Après les déclarations de Sarkozy rapportées par Ramgoolam

L’insulte faite aux Réunionnais

18 avril 2011

« Nous n’accepterons jamais que des gens adoptent l’attitude d’un pays, d’une nation assistée (…). Sarkozy dit aux Réunionnais : pourquoi ne pouvez-vous pas faire comme les Mauriciens ? Pourquoi je dois vous donner autant de millions d’euros par mois ? Que s’est-il passé ? À La Réunion, ils ont de l’argent comme tombé du ciel, ils ne veulent faire aucun effort ».

Telles sont, rapportées par la presse, les déclarations de M. Navin Ramgoolam, Premier ministre de Maurice, en date du 6 avril dernier. Traitant les Réunionnais d’assistés, elles sont, pour le moins, inamicales. Elles ne devraient pourtant pas obérer la coopération entre nos îles. Par contre, elles mettent gravement en cause le président de la République française, en lui prêtant des propos non démentis. Ceux-ci sont scandaleux et révoltants car ils touchent à l’essentiel. Ils devraient ouvrir les yeux des Réunionnais.

Fiers de leur « modèle » économique, les Mauriciens jalousent parfois le développement de La Réunion lié à son appartenance à la France et à l’Europe. Ils se consolent en nous considérant comme des mineurs et des assistés. Ce n’est pas sympa. Mais nous devons continuer à œuvrer pour la coopération et l’intégration régionales, en dépit de ces péripéties. Les pays qui construisent l’Europe ont longtemps été en guerre les uns contre les autres. Et entre Anglais, ces « Rosbifs », et les Français, « ces mangeurs de grenouilles », ce n’est pas toujours le grand amour… Mais cela n’empêche pas la poursuite de l’intégration européenne.

Les déclarations prêtées à Nicolas Sarkosy seraient indignes d’un président de la République, garant de l’unité nationale.
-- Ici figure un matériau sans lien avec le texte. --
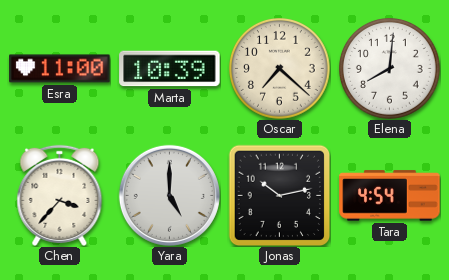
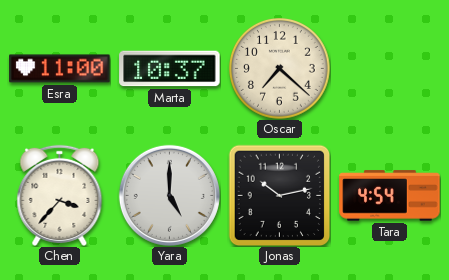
Marta: 10:39 -> 10:37
Elena: 8:01 -> none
Elles nous pousseraient à « faire comme les Mauriciens » : cela veut dire mettre en oeuvre un modèle économique fondé sur l’exploitation d’une main-d’œuvre bon marché et des pratiques de paradis fiscaux, avec des atteintes graves à l’environnement insulaire. Ce serait tourner le dos à la politique suivie jusqu’ici. Cela veut dire aussi accéder à l’indépendance.

Ces déclarations présidentielles témoigneraient en outre d’un mépris pour les Réunionnais. Ils attendraient de la France « leur chèque de fin de mois » et seraient des assistés. Dire cela, c’est faire peu de cas de la communauté nationale. Les Réunionnais ne font que bénéficier des droits et que remplir les devoirs de notre République. La solidarité nationale à leur égard va aussi à l’immense majorité des départements français. En effet, du fait de la concentration spatiale de la production et des richesses, seule une quinzaine de départements apporte plus à la communauté nationale qu’elle n’en reçoit. Le « Président des riches » tiendrait-il les mêmes propos à l’égard des citoyens résidant sur plus des quatre cinquièmes du territoire français ?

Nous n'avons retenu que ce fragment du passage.